*** Opening EXTRACTED DATA ***

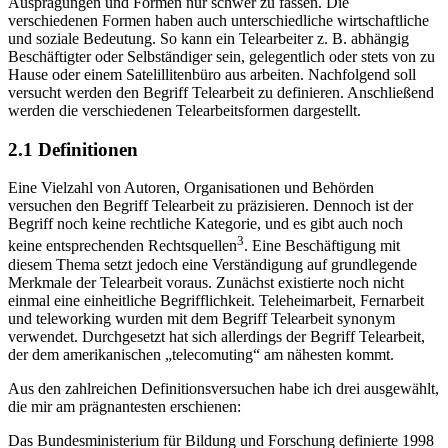
Ausprägungen und Formen nur schwer zu fassen. Die
verschiedenen Formen haben auch unterschiedliche wirtschaftliche
und soziale Bedeutung. So kann ein Telearbeiter z. B. abhängig
Beschäftigter oder Selbständiger sein, gelegentlich oder stets von zu
Hause oder einem Satelillitenbüro aus arbeiten. Nachfolgend soll
versucht werden den Begriff Telearbeit zu definieren. Anschließend
werden die verschiedenen Telearbeitsformen dargestellt.
2.1 Definitionen
Eine Vielzahl von Autoren, Organisationen und Behörden
versuchen den Begriff Telearbeit zu präzisieren. Dennoch ist der
Begriff noch keine rechtliche Kategorie, und es gibt auch noch
3
keine entsprechenden Rechtsquellen
. Eine Beschäftigung mit
diesem Thema setzt jedoch eine Verständigung auf grundlegende
Merkmale der Telearbeit voraus. Zunächst existierte noch nicht
einmal eine einheitliche Begrifflichkeit. Teleheimarbeit, Fernarbeit
und teleworking wurden mit dem Begriff Telearbeit synonym
verwendet. Durchgesetzt hat sich allerdings der Begriff Telearbeit,
der dem amerikanischen „telecomuting“ am nähesten kommt.
Aus den zahlreichen Definitionsversuchen habe ich drei ausgewählt,
die mir am prägnantesten erschienen:
Das Bundesministerium für Bildung und Forschung definierte 1998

*** Closing EXTRACTED DATA ***

WHAT TO PRODUCE. A verbatim transcription is needed of the lines above, starting at the line with "Hause oder einem" and ending at the line with "Eine Vielzahl von", both included, and of nothing else.

WRITTEN REPLY.
Hause oder einem Satelillitenbüro aus arbeiten. Nachfolgend soll
versucht werden den Begriff Telearbeit zu definieren. Anschließend
werden die verschiedenen Telearbeitsformen dargestellt.
2.1 Definitionen
Eine Vielzahl von Autoren, Organisationen und Behörden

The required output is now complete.